Intel-XE Archive on lore.kernel.org
 help / color / mirror / Atom feed
From: Rodrigo Vivi <rodrigo.vivi@intel.com>
To: Lucas De Marchi <lucas.demarchi@intel.com>
Cc: intel-xe <intel-xe@lists.freedesktop.org>,
	Francois Dugast <francois.dugast@intel.com>,
	Riana Tauro <riana.tauro@intel.com>
Subject: Re: [PATCH v2 1/2] drm/xe: Move survivability back to xe
Date: Wed, 12 Mar 2025 16:12:17 -0400	[thread overview]
Message-ID: <Z9HqoTBhvwscVxOE@intel.com> (raw)
In-Reply-To: <d5o2j2fff2ntlmzq43marpyx3r3uec3cyarxjhlq72e64xxydl@gmudrfgn7xhm>

On Tue, Mar 11, 2025 at 04:09:44PM -0500, Lucas De Marchi wrote:
> On Tue, Mar 11, 2025 at 04:55:16PM -0400, Rodrigo Vivi wrote:
> > On Tue, Mar 11, 2025 at 11:34:55AM -0700, Lucas De Marchi wrote:
> > > Commit d40f275d96e8 ("drm/xe: Move survivability entirely to xe_pci")
> > > moved the survivability handling to be done entirely in the xe_pci
> > > layer.
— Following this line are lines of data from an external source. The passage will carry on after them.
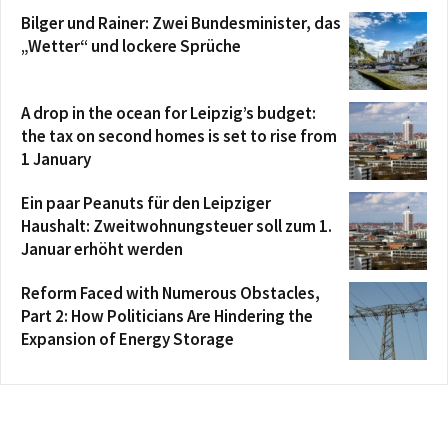
Bilger und Rainer: Zwei Bundesminister, das
„Wetter“ und lockere Sprüche
A drop in the ocean for Leipzig’s budget:
the tax on second homes is set to rise from
1 January
Ein paar Peanuts für den Leipziger
Haushalt: Zweitwohnungsteuer soll zum 1.
Januar erhöht werden
Reform Faced with Numerous Obstacles,
Part 2: How Politicians Are Hindering the
Expansion of Energy Storage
However there are some issues with that approach:
> > > 
> > > 1) Survivability mode needs at least the mmio initialized, otherwise it
> > >    can't really read a register to decide if it should enter that state
> > > 2) SR-IOV mode should be initialized, otherwise it's not possible to
> > >    check if it's VF
> > > 
> > > Besides, as pointed by Riana the check for
> > > xe_survivability_mode_enable() was wrong in xe_pci_probe() since it's
> > > not a bool return.
> > > 
> > > Fix that by moving the initialization to be entirely in the xe_device
> > > layer, with the correct dependencies handled. The xe_pci now only checks
> > > for "is it enabled?", like it's doing in
> > > xe_pci_suspend()/xe_pci_remove(), etc.
> > > 
> > > Cc: Riana Tauro <riana.tauro@intel.com>
> > > Fixes: d40f275d96e8 ("drm/xe: Move survivability entirely to xe_pci")
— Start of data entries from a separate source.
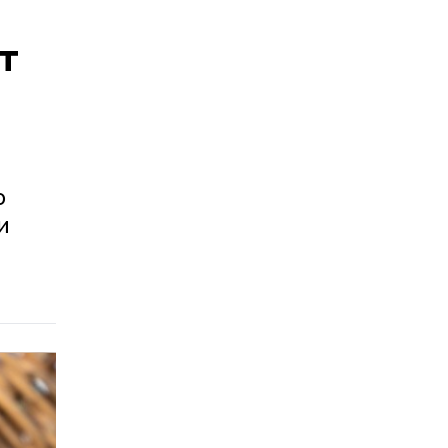
т
о
и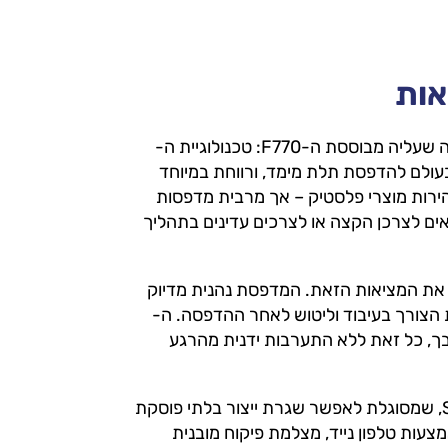
ההישג הטכני של Stratasys בולט במיוחד בזכות שיטת ההדפסה שעליה מבוססת ה-F770: טכנולוגיית ה-
 בעולם להדפסת תלת מימד, ורווחת במיוחד
ירות מוצרי פלסטיק – אך מרבית מדפסות
התאים לצרכן הקצה או לצרכים עדינים בתהליך
Str, שינתה את המציאות הזאת. המדפסת נהנית מדיוק
 הצורך בעיבוד וליטוש לאחר ההדפסה. ה-
סובך, כל זאת ללא התערבות ידנית מהרגע
המדפסת מתבססת על תוכנת GrabCAD הידועה של Stratasys, שמסוגלת לאפשר שגרת ייצור בלתי פוסקת
מצעות טלפון נייד, מצלמת פיקוח מובנית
> > > Signed-off-by: Lucas De Marchi <lucas.demarchi@intel.com>
> > > ---
> > >  drivers/gpu/drm/xe/xe_device.c             | 14 +++++++++++++-
> > >  drivers/gpu/drm/xe/xe_pci.c                | 16 +++++++---------
> > >  drivers/gpu/drm/xe/xe_survivability_mode.c | 14 +++++++++-----
> > >  3 files changed, 29 insertions(+), 15 deletions(-)
> > > 
> > > diff --git a/drivers/gpu/drm/xe/xe_device.c b/drivers/gpu/drm/xe/xe_device.c
> > > index 5d79b439dd625..023290e5be392 100644
> > > --- a/drivers/gpu/drm/xe/xe_device.c
> > > +++ b/drivers/gpu/drm/xe/xe_device.c
> > > @@ -53,6 +53,7 @@
> > >  #include "xe_pxp.h"
> > >  #include "xe_query.h"
> > >  #include "xe_shrinker.h"
> > > +#include "xe_survivability_mode.h"
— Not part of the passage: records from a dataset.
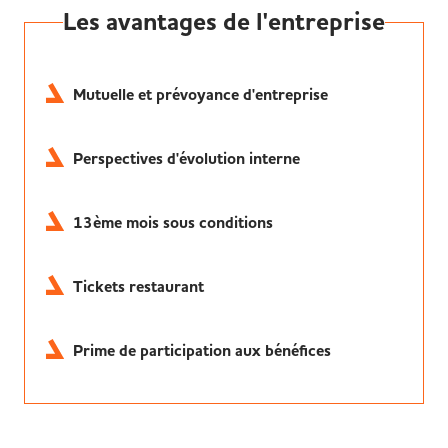
Les avantages de l'entreprise
Mutuelle et prévoyance d'entreprise
Perspectives d'évolution interne
13ème mois sous conditions
Tickets restaurant
Prime de participation aux bénéfices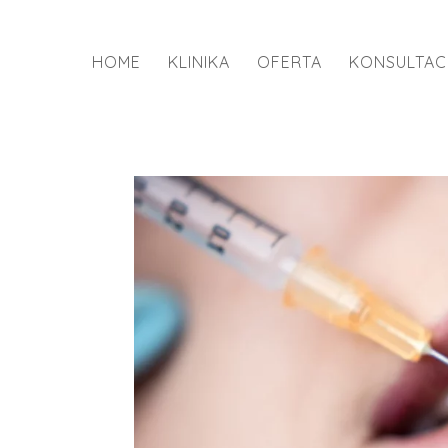
HOME
KLINIKA
OFERTA
KONSULTAC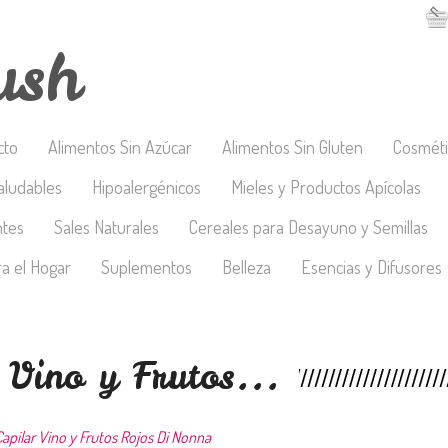
ush
cto
Alimentos Sin Azúcar
Alimentos Sin Gluten
Cosméti
aludables
Hipoalergénicos
Mieles y Productos Apícolas
ntes
Sales Naturales
Cereales para Desayuno y Semillas
a el Hogar
Suplementos
Belleza
Esencias y Difusores
 Vino y Frutos...
apilar Vino y Frutos Rojos Di Nonna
> > >  #include "xe_sriov.h"
> > >  #include "xe_tile.h"
> > >  #include "xe_ttm_stolen_mgr.h"
> > > @@ -705,8 +706,19 @@ int xe_device_probe_early(struct xe_device *xe)
> > >  	sriov_update_device_info(xe);
> > > 
> > >  	err = xe_pcode_probe_early(xe);
> > > -	if (err)
> > > +	if (err) {
> > > +		int save_err = err;
> > > +
> > > +		/*
> > > +		 * Try to leave device in survivability mode if device is
> > > +		 * capable
> > > +		 */
> > > +		err = xe_survivability_mode_enable(xe);
> > > +		if (!err || err == -ENOTRECOVERABLE)
> > > +			return save_err;
> > > +
> > >  		return err;
> > > +	}
> > > 
> > >  	err = wait_for_lmem_ready(xe);
> > 
> > I'm not 100% sure if we can skip this...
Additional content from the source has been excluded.